Plaintiff contended that defendant promised him the owners' acceptance in writing, which was denied, and it is not shown that any notice of acceptance by the owners, oral or written, was ever given him before September 28, 1920. *Page 9

Though couched as a reminder and warning, the written notice of September 28th, direct from the owners to plaintiff, made plain he yet had until midnight of October 1, 1920, in which to perform on his part and close the deal. But conceding that it came too late for a valid notice of acceptance, as he contended and the trial court seems to have recognized, on the issue of due and timely notice of acceptance as submitted to the jury defendant's contention was sustained. Except their final notice to plaintiff, he had no direct communication with the owners. His negotiations and dealings were entirely with and through defendant as their authorized agent.

When plaintiff found himself unable within the prescribed time to meet the conditions of his option contract and they had tentatively agreed upon terms for extension of time defendant obtained the owners' acceptance in writing the following day. So authorized he promptly notified plaintiff he had secured it and that the time of payment was extended, as the jury found. The writings between the parties construed together show that the original optional contract of April 13th was only changed by a further deposit made in consideration of further extension of time for payment. It was competent for the so authorized agent to extend the time of payment by parol as his principals might have done.

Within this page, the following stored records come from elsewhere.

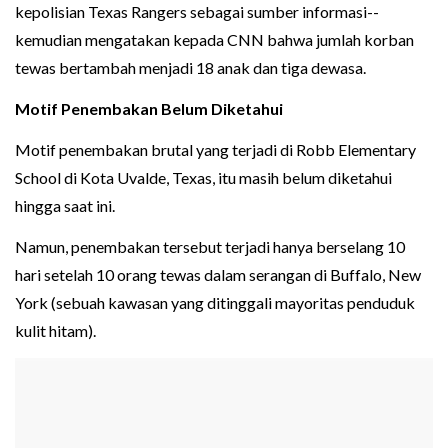
kepolisian Texas Rangers sebagai sumber informasi--
kemudian mengatakan kepada CNN bahwa jumlah korban
tewas bertambah menjadi 18 anak dan tiga dewasa.
Motif Penembakan Belum Diketahui
Motif penembakan brutal yang terjadi di Robb Elementary
School di Kota Uvalde, Texas, itu masih belum diketahui
hingga saat ini.
Namun, penembakan tersebut terjadi hanya berselang 10
hari setelah 10 orang tewas dalam serangan di Buffalo, New
York (sebuah kawasan yang ditinggali mayoritas penduduk
kulit hitam).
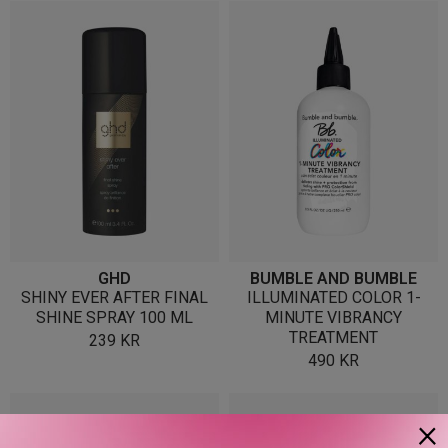
GHD
BUMBLE AND BUMBLE
SHINY EVER AFTER FINAL
ILLUMINATED COLOR 1-
SHINE SPRAY 100 ML
MINUTE VIBRANCY
TREATMENT
239
KR
490
KR
×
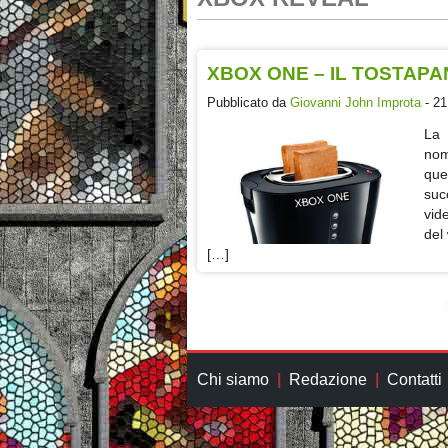
XBOX ONE – IL TOSTAPA
Pubblicato da
Giovanni John Improta
- 21
La 
nom
que
suc
vid
del 
[…]
Chi siamo
Redazione
Contatti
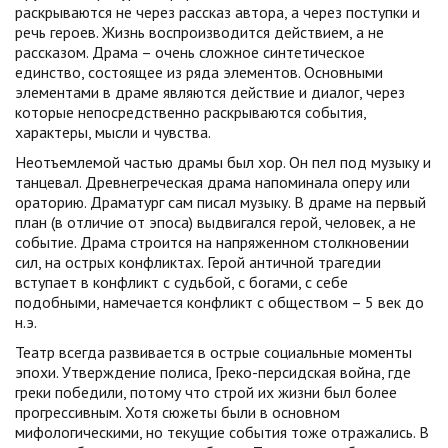
раскрываются не через рассказ автора, а через поступки и
речь героев. Жизнь воспроизводится действием, а не
рассказом. Драма – очень сложное синтетическое
единство, состоящее из ряда элементов. Основными
элементами в драме являются действие и диалог, через
которые непосредственно раскрываются события,
характеры, мысли и чувства.
Неотъемлемой частью драмы был хор. Он пел под музыку и
танцевал. Древнегреческая драма напоминала оперу или
ораторию. Драматург сам писал музыку. В драме на первый
план (в отличие от эпоса) выдвигался герой, человек, а не
событие. Драма строится на напряженном столкновении
сил, на острых конфликтах. Герой античной трагедии
вступает в конфликт с судьбой, с богами, с себе
подобными, намечается конфликт с обществом – 5 век до
н.э.
Театр всегда развивается в острые социальные моменты
эпохи. Утверждение полиса, Греко-персидская война, где
греки победили, потому что строй их жизни был более
прогрессивным. Хотя сюжеты были в основном
мифологическими, но текущие события тоже отражались. В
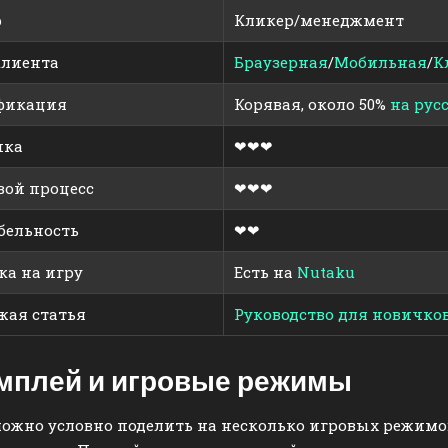
р
Кликер/менеджмент
клиента
Браузерная
/
Мобильная
/
К
фикация
Корявая, около 50%
на рус
ика
❤❤❤
вой процесс
❤❤❤
бельность
❤❤
ка на игру
Есть на
Nutaku
жая статья
Руководство для новичков
мплей и игровые режимы
ожно условно поделить на несколько игровых режимо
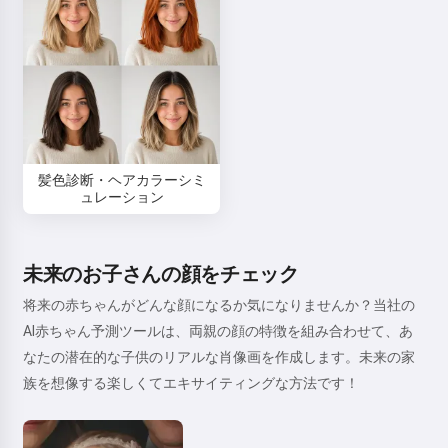
髪色診断・ヘアカラーシミ
ュレーション
未来のお子さんの顔をチェック
将来の赤ちゃんがどんな顔になるか気になりませんか？当社の
AI赤ちゃん予測ツールは、両親の顔の特徴を組み合わせて、あ
なたの潜在的な子供のリアルな肖像画を作成します。未来の家
族を想像する楽しくてエキサイティングな方法です！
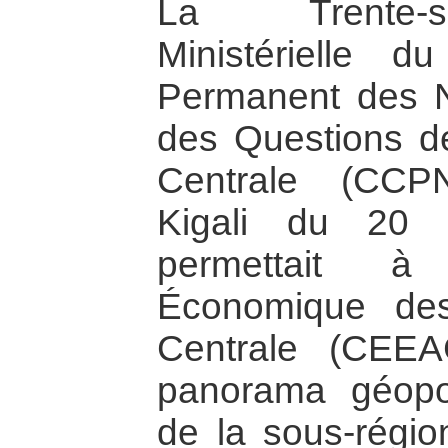
La Trente-s
Ministérielle d
Permanent des N
des Questions de
Centrale (CC
Kigali du 20
permettait 
Économique des
Centrale (CEEA
panorama géopoli
de la sous-régi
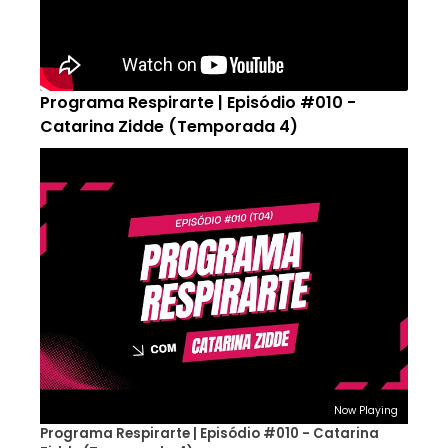
Programa Respirarte | Episódio #010 -
Catarina Zidde (Temporada 4)
Now Playing
Programa Respirarte | Episódio #010 - Catarina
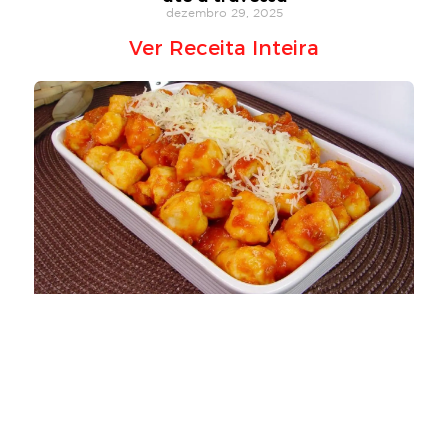
dezembro 29, 2025
Ver Receita Inteira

In Loveridge v. Shurtz, 111 Mich. 618, this court held (quoting from syllabus):

"It is competent for the parties to a contract for a conveyance of land requiring the deed to be executed on a specified day to extend the time by parol."

Vide, also, Frazer v. Hovey, 195 Mich. 160.

"It is very generally held that the time of the performance of a contract for the sale of land may be extended by parol. Thus the parties may by parol *Page 10 agreement extend the time of payment, or the time for executing the conveyance." 39 Cyc. p. 1351.

It is further urged that under the ruling inHollingshead v. Morris, 172 Mich. 126 (41 L.R.A. [N. S.] 310), the written acceptances by the owners of August 14th addressed to their agent were not valid acceptances as to plaintiff. In that case there was an offer by the owner but no money paid or tendered nor acceptance of the offer delivered to him until he had sold the property to another. We think the case is distinguishable in material facts and not controlling here.

Plaintiff's counsel imputes a sinister motive to defendant's not turning over to the owners the entire deposit of $2,000 when they accepted the proposed extension of time to October 1st, which it is claimed constituted "a breach of trust on his part to the plaintiff." That impresses us as a matter between the owners and their agent, as plaintiff was given the extension of time he made the "further deposit" for.

The writings all relate to the same conditional purchase and are to be construed together. By them all payments were "to be made to the office of Alldis Company until this agreement is fulfilled." The $2,000 deposit was of the same nature as the first except as to the extension of time for fulfilment in consideration for which it was made, and to be credited upon the provided payment of $20,000, if the balance was paid within the extended time limit. The $3,000 deposited, or slightly over 2% of the $140,000 purchase price, tied up this property from April 13th to October 1, 1920. Had the sale gone through, defendant's 3% commission from the owners would have been $4,200. When the optional contract expired and the $3,000 deposits were forfeited he had turned over to the owners $1,500 of it and yet had in his possession the other half. He was accountable to them for it and its disposition was a matter between him and *Page 11 them. Plaintiff was dealing at arm's length with the owners and their agent. There were no trust relations between them, or their agent, and plaintiff.

The judgment is affirmed.

BIRD, C.J., and SHARPE, FELLOWS, WIEST, CLARK, and McDONALD, JJ., concurred.

Justice MOORE took no part in this decision.